Gurunya tidak mempedulikan semua itu. Gurunya pengejar kesenangan duniawi. Namun, sungguhpun dia tidak menyetujui pendapat suhunya yang dalam hal ilmu bun (sastra) tidaklah amat mendalam pengetahuannya, dia dapat menemukan kesederhanaan dan kejujuran yang tak dibuat-buat, dan tahu pula bahwa di balik cara hidup ugal-ugalan seperti suhunya itu tersembunyi dasar watak yang baik dan gagah perkasa.

"Entah berapa ratus orang wanita cantik yang menjadi kekasihku, Keng Hong." Demikian suhunya pernah bercerita. "Aku tidak pernah menolak cinta kasih seorang wanita! Wanita bagiku adalah bunga yang membutuhkan belaian dan kasih sayang. Karena itu tak pernah aku menolaknya, tidak peduli dia itu cantik jelita, manis, buruk, muda ataupun tua! Tentu saja terutama sekali yang cantik molek! tidak peduli dia itu gadis, janda, atau sudah bersuami, sudah beranak atau bercucu! Aku menerima kedatangan mereka dengan hati dan kedua lengan terbuka! Hanya satu yang merupakan pantangan bagiku, yaitu bahwa aku tidak sudi mendekati wanita yang tidak suka menerima kedatanganku. Aku tidak sudi menggagahi wanita yang tidak menghendaki aku. Aku tidak sudi cinta sepihak saja!"

Teringat akan ini, Keng Hong menggeleng-geleng kepalanya. Suhunya benar-benar seorang mata keranjang! Pelahap wanita! Tentu saja dia tidak mau seperti suhunya, akan tetapi dia terharu kalau teringat akan pendirian terakhir suhunya yang tidak sudi menggagahi wanita yang tidak cinta kepadanya. Tentu saja merupakan hal yang amat buruk kalau suhunya berzina dengan wanita yang bersuami, akan tetapi kalau si wanita itu sendiri suka..., sungguh dia tidak tidak tahu harus menilai bagaimana.

"Hanya satu pesanku, Keng Hong engkau boleh mencinta seribu wanita, akan tetapi jangan sekali-kali membiarkan kakimu terikat oleh pernikahan! Sekali engkau terikat, akan lenyaplah kebebasanmu dan tak mungkin pula hidup seperti aku dapat dipertahankan!"
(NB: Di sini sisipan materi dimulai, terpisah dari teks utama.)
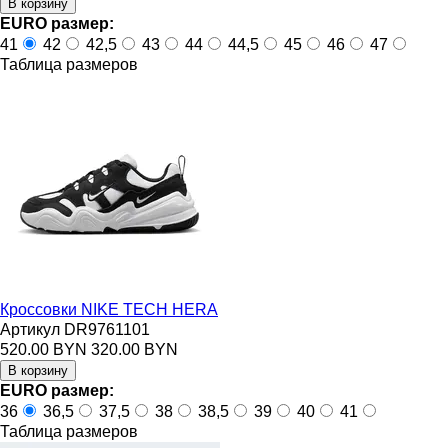
EURO размер:
41
42
42,5
43
44
44,5
45
46
47
Таблица размеров
Кроссовки NIKE TECH HERA
Артикул DR9761101
520.00 BYN
320.00 BYN
EURO размер:
36
36,5
37,5
38
38,5
39
40
41
Таблица размеров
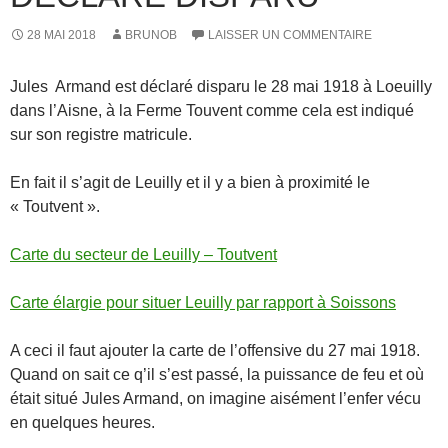
28 MAI 2018
BRUNOB
LAISSER UN COMMENTAIRE
Jules Armand est déclaré disparu le 28 mai 1918 à Loeuilly
dans l’Aisne, à la Ferme Touvent comme cela est indiqué
sur son registre matricule.
En fait il s’agit de Leuilly et il y a bien à proximité le
« Toutvent ».
Carte du secteur de Leuilly – Toutvent
Carte élargie pour situer Leuilly par rapport à Soissons
A ceci il faut ajouter la carte de l’offensive du 27 mai 1918.
Quand on sait ce q’il s’est passé, la puissance de feu et où
était situé Jules Armand, on imagine aisément l’enfer vécu
en quelques heures.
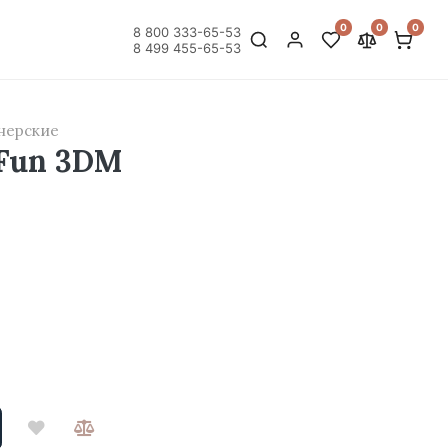
0
0
0
8 800 333-65-53
8 499 455-65-53
нерские
Fun 3DM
Keng Hong makin bingung. Soal-soal tentang cinta dan pernikahan masih belum menarik perhatian. Betapapun juga suhunya bukanlah golongan jai-hwa-cat (penjahat pemerkosa wanita). Dan suhunya tidak pernah dengan sengaja melakukan kejahatan kepada orang lain. Kalau dia sampai dimusuhi adalah sebagai akibat dari sikapnya yang ugal-ugalan, melayani cinta kasih wanita-wanita isteri orang lain, kemudian kalau menghendaki setiap benda, terus diambilnya begitu saja dengan dasar bahwa yang kehilangan benda itu tidak akan menderita!

Maka terjadilah perampokan benda-benda berharga milik pembesar-pembesar tinggi yang kaya raya, pencurian kitab-kitab dari partai-partai persilatan besar, permainan zinah dengan isteri-isteri cantik, dan sebagainya sehingga di dunia ini dia mempunyai banyak sekali musuh!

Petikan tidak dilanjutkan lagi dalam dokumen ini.